Since then, we have consistently looked for far higher test numbers than any earlier point in the pandemic.
They peaked in late August and early September. Nearly 30,000 tests were conducted across the country over several days, with around 16,000 Scots tested each time.
Since then, however, those numbers have dropped significantly, to an average of 17,000 daily tests in September – or about 7,400 people tested per day.
The difference between daily tests and newly tested people is related to the number of people who are repeatedly tested, e.g.
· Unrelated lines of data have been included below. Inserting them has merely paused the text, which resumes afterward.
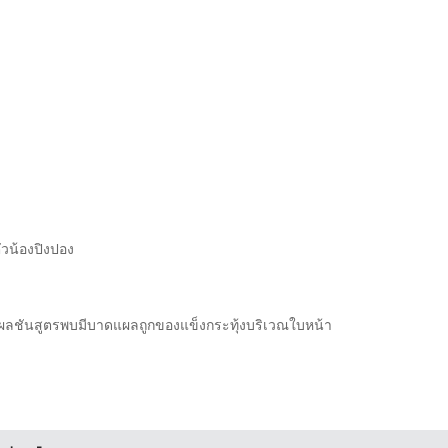
ตัวน้องปิงปอง
ย ผลชันสูตรพบมีบาดแผลถูกของแข็งกระทุ้งบริเวณใบหน้า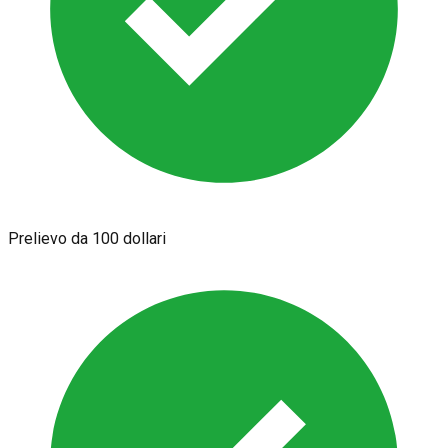
Prelievo da 100 dollari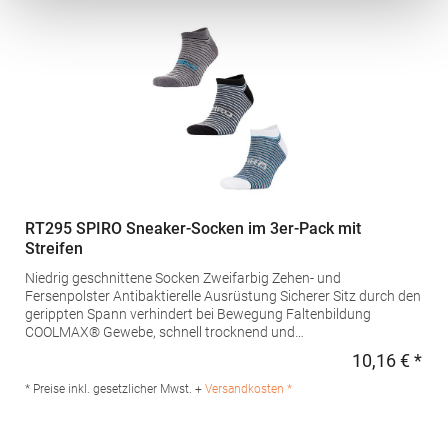
RT295 SPIRO Sneaker-Socken im 3er-Pack mit
Streifen
Niedrig geschnittene Socken Zweifarbig Zehen- und
Fersenpolster Antibaktierelle Ausrüstung Sicherer Sitz durch den
gerippten Spann verhindert bei Bewegung Faltenbildung
COOLMAX® Gewebe, schnell trocknend und
kühlendMaterialzusammensetzung: 97% Polyester / 3%
10,16 € *
Regu
ElasthanAngaben zur Produktsicherheit: Herst.-Nr.:
S295XHersteller: Result Clothing Ltd. Narcisova 1 821 01
* Preise inkl. gesetzlicher Mwst. +
Versandkosten *
Bratislava Slowakei E-Mail: sales@resultclothing.com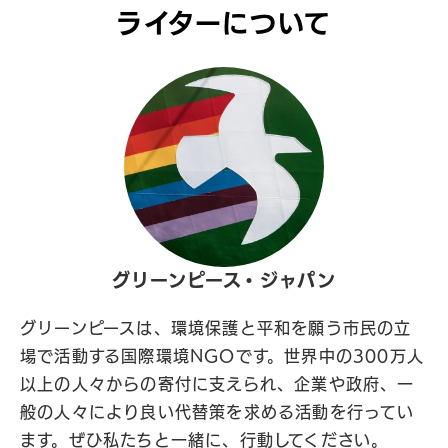
ライターについて
グリーンピース・ジャパン
グリーンピースは、環境保護と平和を願う市民の立
場で活動する国際環境NGOです。世界中の300万人
以上の人々からの寄付に支えられ、企業や政府、一
般の人々により良い代替策を求める活動を行ってい
ます。ぜひ私たちと一緒に、行動してください。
B. Nursing home workers.
The reasons for the decline in testing over the past few weeks – given the government’s call to increase capacity further – are not entirely clear, but could be related to problems the UK test booking portal had in meeting the rising demand.
Still, the increase in tests over time is unmistakable in the statistics.
On August 4, fewer than 375,000 people had been tested for coronavirus in Scotland.
Three quarters of a million Scots (about 14% of the population) had been tested by Friday – doubling the number in just seven weeks.
The positivity rate
As the first test chart above showed, the number of tests performed, as well as the number of people tested, can vary significantly from day to day.
Nicola Sturgeon says she is now first examining a different measure every morning to measure Covids prevalence in Scotland: the positivity rate.
This refers to the percentage of positive tests compared to the number of people newly tested.
US President Donald Trump, who tended to say the quiet part out loud, once said he wanted to see fewer tests in America because it would catch fewer cases.
But the downside of that is if you test a lot less but still find a lot of cases, your positivity rate will go through the roof.
For example, when Scotland had limited testing on April 18 and 411 positive tests were obtained from just 1,596 people who tested, the positivity rate was 26%.
For this reason, it only makes sense to look at the positivity measure if you have robust and consistent tests that are designed to capture all suspected cases.
Assuming such a system is According to the World Health Organization, a country keeps its epidemic largely under control when the positivity rate is below 5%.
Even as falls began to rise again in August, starting with the Aberdeen pub cluster, Scotland’s positivity rate stayed comfortably at the ballpark at 1%.
But that changed quickly in September as new outbreaks gained momentum in western Scotland and at universities.
Last Saturday (September 19th) the rate hit 5.3% and it jumped to 11.5% all week from that Saturday.
This will be of great concern to the First Minister and her advisors, if not more than the number of hard cases.
Second wave, or has it ever really disappeared?
Although cases have increased again in Scotland, the UK and Europe after a period when infections had subsided, some scientists are against using the term “second wave”.
A second wave, they argue, is the return of a virus that may have mutated into a new strain.
The first wave of Covid-19, it is argued, never really went – we just kept it locked up with the rest of us.
At first glance, this daily case graph suggests that it’s a second wave or spike, or whatever you want to call it, that is spreading more virulent than the first.
But the truth is, it is far too early to say for sure.
For starters, compared from September to April, we test an average of almost six times more people than back then.
It is clear that at the height of the first coronavirus wave in Scotland, hundreds, perhaps thousands, of daily cases were missing due to the more restricted testing regime.
And at the height of spring, it is believed that the R-number of Covid-19 in Scotland – the number of people each infected person infected – could be anywhere from four to six.
Currently the government estimates that the R number in Scotland is between 1.2 and 1.6.
Anything above is a cause for concern as the epidemic is growing rather than shrinking.
But it suggests that officials still don’t believe the virus is spreading the same exponential way it did five or six months ago.